Sunan Giri sebagai ketua
persidangan, setelah mendengar penjelasan dari berbagai pihak dan bermusyawarah
dengan para Wali, memutuskan bahwa ajaran Syekh Siti Jenar itu sesat. Ajarannya
bisa merusak moral masyarakat yang baru saja mengenal Islam. Karenanya Syekh
Siti Jenar dijatuhi hukuman mati.
Syekh Siti Jenar masih
diberi kesempatan selama setahun untuk memperbaiki kesalahannya sekaligus
menanti berdirinya Negara Demak secara formal, karena yang berhak menentukan
hukuman adalah pihak negara (Widji saksono, 1995: 61). Kalau sampai waktu yang
ditentukan ia tidak mengubah pendiriannya, maka hukuman tersebut akan
dilaksanakan.
Sejak saat itu, pesantren
Syekh Siti Jenar ditutup dan murid-muridnya pun bubar, menyembunyikan diri dan
sebagian masih mengajarkan ajaran wahdatul wujud meskipun secara
sembunyi-sembunyi. Setelah satu tahun berlalu, Syekh Siti Jenar ternyata tidak
berbubah pendiriannya. Maka dengan terpaksa Sunan Gunung Jati melaksanakan
eksekusi yang telah disepakati dulu. Jenazah Syekh Siti Jenar dimakamkan di
lingkungan keraton agar orang-orang tidak memujinya.
Versi
Ke-4
Syekh Siti Jenar wafat
karena vonis hukuman mati yang dijatuhi Sunan Giri sendiri. Peristiwa kematian
Syekh Siti Jenar versi ini sebagaimana yang dikisahkan dalam Babad Demak.

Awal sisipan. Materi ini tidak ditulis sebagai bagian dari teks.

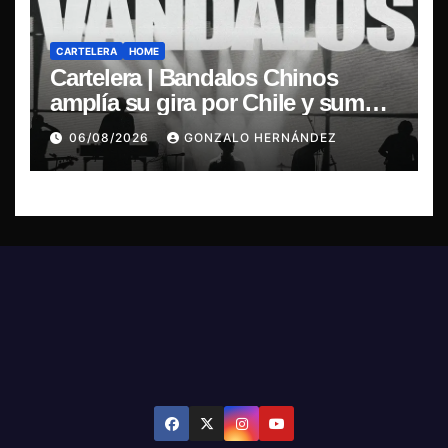
CARTELERA
HOME
Cartelera | Bandalos Chinos
amplía su gira por Chile y suma
concierto en Concepción
06/08/2026
GONZALO HERNÁNDEZ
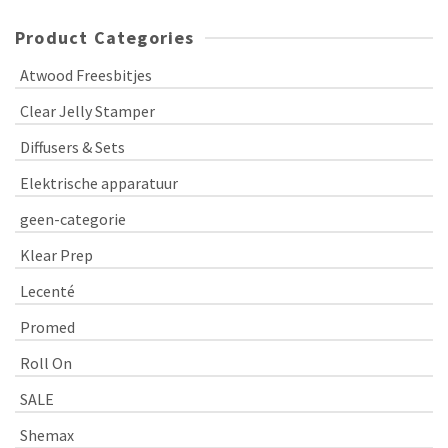
Product Categories
Atwood Freesbitjes
Clear Jelly Stamper
Diffusers & Sets
Elektrische apparatuur
geen-categorie
Klear Prep
Lecenté
Promed
Roll On
SALE
Shemax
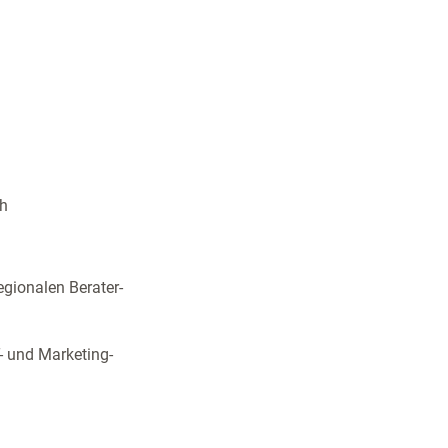
ch
gionalen Berater-
T- und Marketing-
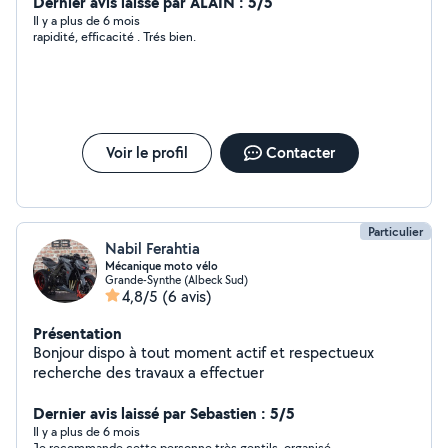
Dernier avis laissé par ALAIN : 5/5
autres électricité n hésitez pas à me contacter
Il y a plus de 6 mois
rapidité, efficacité . Trés bien.
Voir le profil
Contacter
Particulier
Nabil Ferahtia
Mécanique moto vélo
Grande-Synthe (Albeck Sud)
4,8/5
(6 avis)
Présentation
Bonjour dispo à tout moment actif et respectueux
recherche des travaux a effectuer
Dernier avis laissé par Sebastien : 5/5
Il y a plus de 6 mois
Je recommande cette personne très gentils, organisé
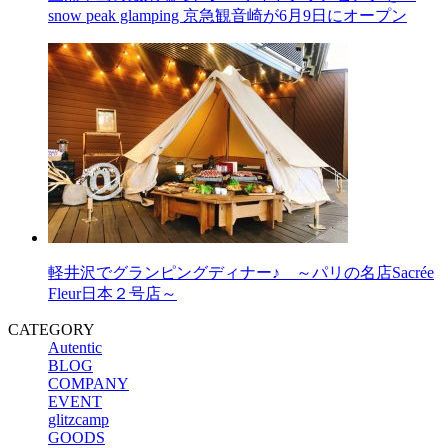
snow peak glamping 京急観音崎が6月9日にオープン
軽井沢でグランピングディナー♪ ～パリの名店Sacrée
Fleur日本２号店～
CATEGORY
Autentic
BLOG
COMPANY
EVENT
glitzcamp
GOODS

Menurut babad ini Syekh Siti Jenar meninggal bukan karena kemauannya sendiri,
dengan kesaktiannya dia dapat menemui ajalnya, tetapi dia dibunuh oleh Sunan
Giri. Keris ditusukkan hingga tembus ke punggung dan mengucurkan darah berwarna
kuning. Setelah mengetahui bahwa suaminya dibunuh, istri Syekh Siti Jenar
menuntut bela kematian itu kepada Sunan Giri. Sunan Giri menghiburnya dengan
mengatakan bahwa dia bukan yang membunuh Syekh Siti Jenar tetapi dia mati atas
kemauannya sendiri. Diberitahukan juga bahwa suaminya kini berada di dalam
surga. Sunan Giri meminta dia melihat ke atas dan di sana dia melihat suaminya
berada di surga dikelilingi bidadari yang agung, duduk di singgasana yang
berkilauan (Sofwan, 2000: 218).
Kematian Syekh Siti Jenar
dalam versi ini juga dikemukakan dalam Babad Tanah Jawa yang disandur
oleh S. Santoso, dengan versi yang sedikit memiliki perbedaan. Dalam babad ini
disebutkan Syekh Siti Jenar terbang ke surga, tetapi badannya kembali ke
masjid. Para ulama takjub karena dia dapat terbang ke surga, namun kemudian
marah karena badannya kembali ke masjid. Melihat hal yang demikian, Sunan Giri
kemudian mengatakan bahwa tubuhnya harum ditikam dengan sebuah pedang, kemudian
dibakar. Syekh Maulana kemudian mengambil pedang dan menikamkannya ke tubuh
Syekh Siti Jenar, tetapi tidak mempan. Syekh Maulana bertambah marah dan
menuduh Syekh Siti Jenar berbohong atas pernyataannya yang menegaskan bahwa dia
rela mati.
Syekh Siti Jenar menerima
banyak tikaman dari Syekh Maulana, tetapi dia terus berdiri. Syekh Maulana kian
gusar dan berkata, “Itu luka orang jahat, terluka tapi tidak berdarah”.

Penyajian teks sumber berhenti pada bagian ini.